Reworking rules and practices to thwart democracy is an old Southern tradition, but it is certainly not an honorable Southern tradition. And lest Northerners get to feeling too superior, it is worth noting that every region of the United States has seen its share of electoral pathologies.
For a brief “New South” moment, it even seemed as if changing Southern states such as North Carolina might lead not just the South but the nation in charting more democratic courses. In recent years, however, North Carolina has stumbled backward—with right-wing Governor Pat McCrory and his legislative allies undoing decades of progress to expand voting rights, competitive elections, and forward-looking governance.
Thanks to brilliant activist campaigns, including the “Moral Mondays” movement, McCrory and his cronies have been exposed and challenged. And this fall the governor was narrowly defeated in one of the most important victories of the year for democracy advocates.
Unfortunately, McCrory is not exiting gracefully. He refused for weeks to concede his defeat. And then he started rewriting the rules in order to disempower his successor: Democrat Roy Cooper. Days before he is to leave office, McCrory has signed sweeping legislation designed to limit Cooper’s authority in general and to rework election processes in particular.
“Most people might think this is a partisan power grab, but it’s really more ominous,” says Cooper, who has raised the prospect of legal challenges to unconstitutional rule changes.
Decrying the legislation McCrory signed as “an insult to the democratic values held by all people of goodwill in this state,” the Rev. Dr. William J. Barber II, who serves as president of the North Carolina NAACP, says:
These changes represent deep violations of the democratic process, and the faith that voters place in the elected process. To these legislators, who were elected under racially discriminatory redistricting plans, we say that this madness must end now and the people’s vote must be respected.
Reverend Barber is right to recognize the current struggle in North Carolina as part of a long struggle to extend and defend democracy in that state. And he is right to suggest that by opposing “this extreme power grab and policy grab”—with protests and legal challenges—North Carolina activists can use “a movement of the people, a moral movement of the people [to] change the South. And if you do that, you change the nation.”
The assault by McCrory and his allies on democracy in North Carolina cannot be dismissed as merely a North Carolina crisis. It is not just a Southern issue. It is a national issue—especially as Donald Trump and his authoritarian allies place their grip on the federal government.
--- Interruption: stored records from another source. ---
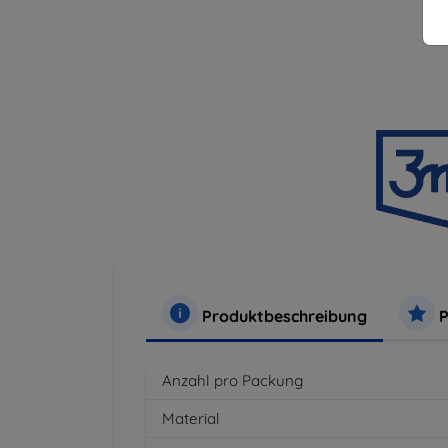
Produktbeschreibung
P
Anzahl pro Packung
Material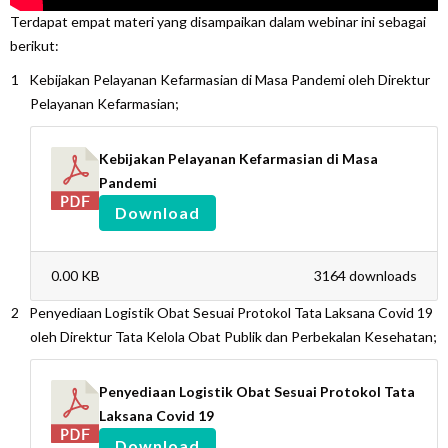
Terdapat empat materi yang disampaikan dalam webinar ini sebagai
berikut:
Kebijakan Pelayanan Kefarmasian di Masa Pandemi oleh Direktur
Pelayanan Kefarmasian;
Kebijakan Pelayanan Kefarmasian di Masa
Pandemi
Download
0.00 KB
3164 downloads
Penyediaan Logistik Obat Sesuai Protokol Tata Laksana Covid 19
oleh Direktur Tata Kelola Obat Publik dan Perbekalan Kesehatan;
Penyediaan Logistik Obat Sesuai Protokol Tata
Laksana Covid 19
Download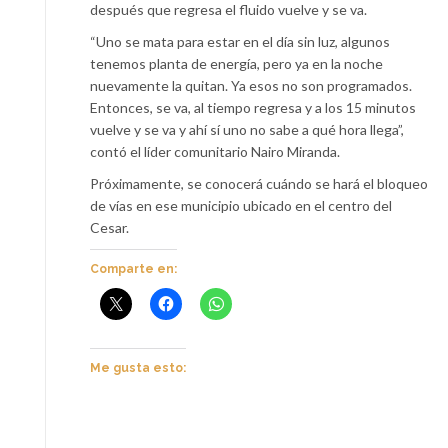
después que regresa el fluido vuelve y se va.
“Uno se mata para estar en el día sin luz, algunos
tenemos planta de energía, pero ya en la noche
nuevamente la quitan. Ya esos no son programados.
Entonces, se va, al tiempo regresa y a los 15 minutos
vuelve y se va y ahí sí uno no sabe a qué hora llega”,
contó el líder comunitario Nairo Miranda.
Próximamente, se conocerá cuándo se hará el bloqueo
de vías en ese municipio ubicado en el centro del
Cesar.
Comparte en:
Me gusta esto: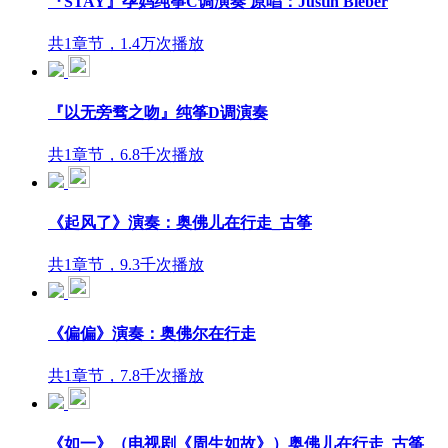
『STAY』孕妈纯筝C调演奏 原唱：Justin Bieber
共1章节，1.4万次播放
『以无旁骛之吻』纯筝D调演奏
共1章节，6.8千次播放
《起风了》演奏：奥佛儿在行走_古筝
共1章节，9.3千次播放
《偏偏》演奏：奥佛尔在行走
共1章节，7.8千次播放
《如一》（电视剧《周生如故》）奥佛儿在行走_古筝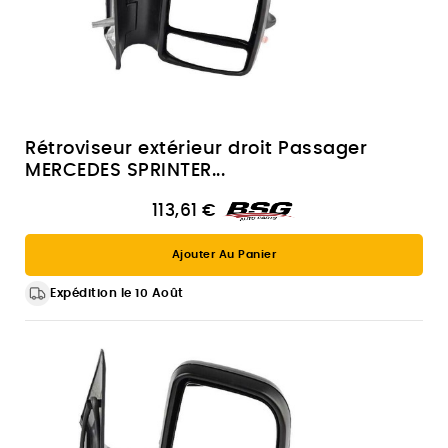
Rétroviseur extérieur droit Passager
MERCEDES SPRINTER...
113,61 €
Ajouter Au Panier
Expédition le 10 Août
And it is am issue that Democrats must recognize as a fundamental fight for 2017 and beyond.
This is something that Ellison understands.
The congressional Progressive Caucus co-chair has a long history of working on voting rights and democracy issues—in Minnesota and nationally. Now he is ripping into the assault on democracy in North Carolina as a “coup.” He says “we have to stand against it. It’s undemocratic. It’s un-Republican. It’s un-American.”
Ellison is not just another top Democrat. As a contender for the chairmanship of the Democratic National Committee, he is signaling that he wants the DNC to take the lead in fights to write rules that favor (rather than thwart) democracy.
“The DNC has an election protection program and this is at the heart of their mission. It needs to step up right now to say this is outrageous, and get lawyers to oppose this undemocratic action that is happening right now,” says Ellison.
The battle against the past and for the future is on—in North Carolina and nationally. Ellison makes a vital point when he argues that this battle must be at the very heart of the renewed mission of the Democratic Party.